Quali sono i problemi
Cablare le auto in posti differenti significa spendere da 100mila a due milioni di sterline per costruire nuove attrezzature necessarie oltre al tempo impiegato, fra tre e sei mesi. La Bmw ha fatto sapere di lavorare “con i nostri fornitori colpiti dalla crisi ucraina per trovare soluzioni insieme, e per sostenerli nella loro attuazione, sia che si tratti di mantenere la produzione in Ucraina o in luoghi alternativi“. In Ucraina, nonostante la guerra, alcuni fornitori stanno provando a riavviare le produzioni ad un tasso ridotto di capacità. Il problema di spedire i prodotti finiti attraverso il confine polacco verso gli stabilimenti automobilistici rimane: alle frontiere c’è un numero altissimo di rifugiati e sono chiuse al trasporto commerciale tradizionale.

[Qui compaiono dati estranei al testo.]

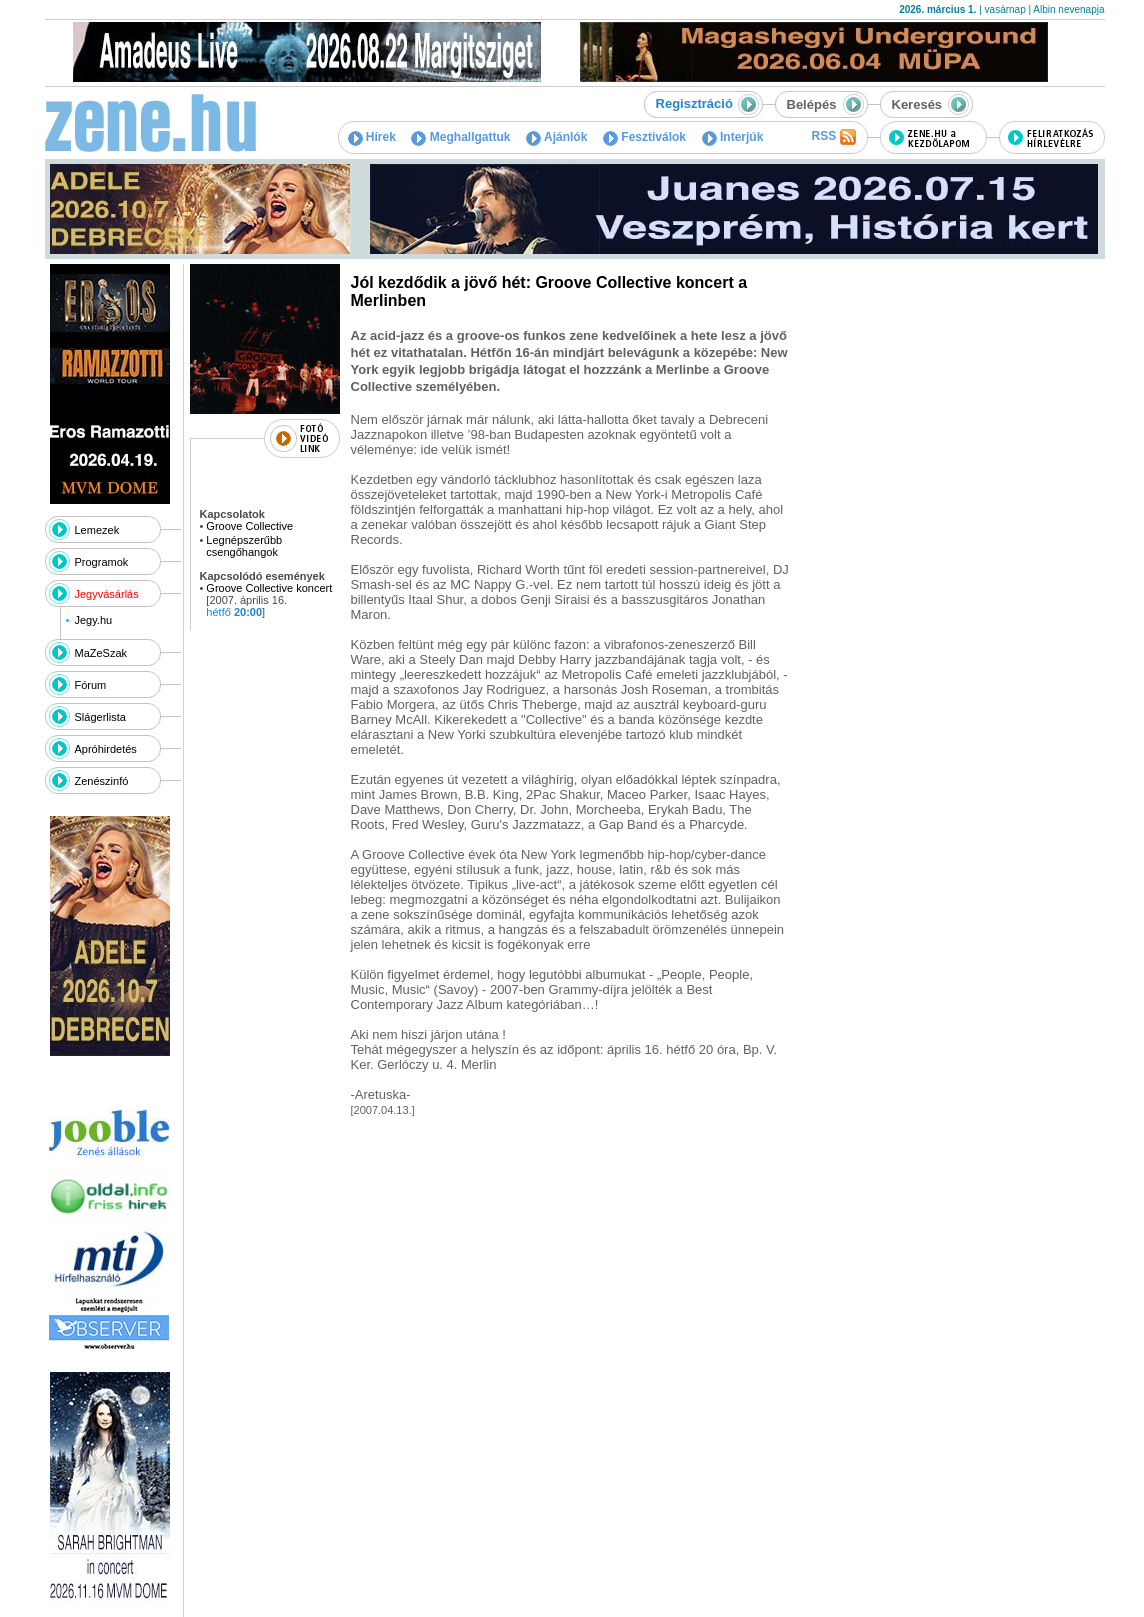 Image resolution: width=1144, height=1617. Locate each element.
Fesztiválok (644, 137)
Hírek (372, 137)
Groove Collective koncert (269, 588)
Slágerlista (100, 717)
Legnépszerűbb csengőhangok (244, 546)
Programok (102, 562)
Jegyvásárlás (107, 594)
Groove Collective (249, 526)
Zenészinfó (102, 781)
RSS (833, 137)
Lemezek (97, 530)
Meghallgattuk (460, 137)
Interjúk (733, 137)
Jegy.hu (93, 620)
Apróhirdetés (106, 749)
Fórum (91, 685)
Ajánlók (556, 137)
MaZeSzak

Un altro problema non da poco è la carenza di autisti di camion, colpiti dalle leggi di “coscrizione” (l’obbligo di reclutamento) che gli impediscono di lasciare il paese. Alcuni stabilimenti hanno così pensato bene di chiedere aiuto ad alcuni pensionati che non hanno più problemi di legge a causa dei raggiunti limiti di età. Il rovescio buono della medaglia è che nelle fabbriche in Ucraina la maggior parte dei dipendenti sono le donne, non ostacolate dalle leggi di coscrizione ucraine in vigore per gli uomini tra i 18 e i 60 anni. In una terra già provata dal conflitto, la produzione a ovest delle case automobilistiche provocherebbe un ulteriore colpo mortale all’industria del Paese.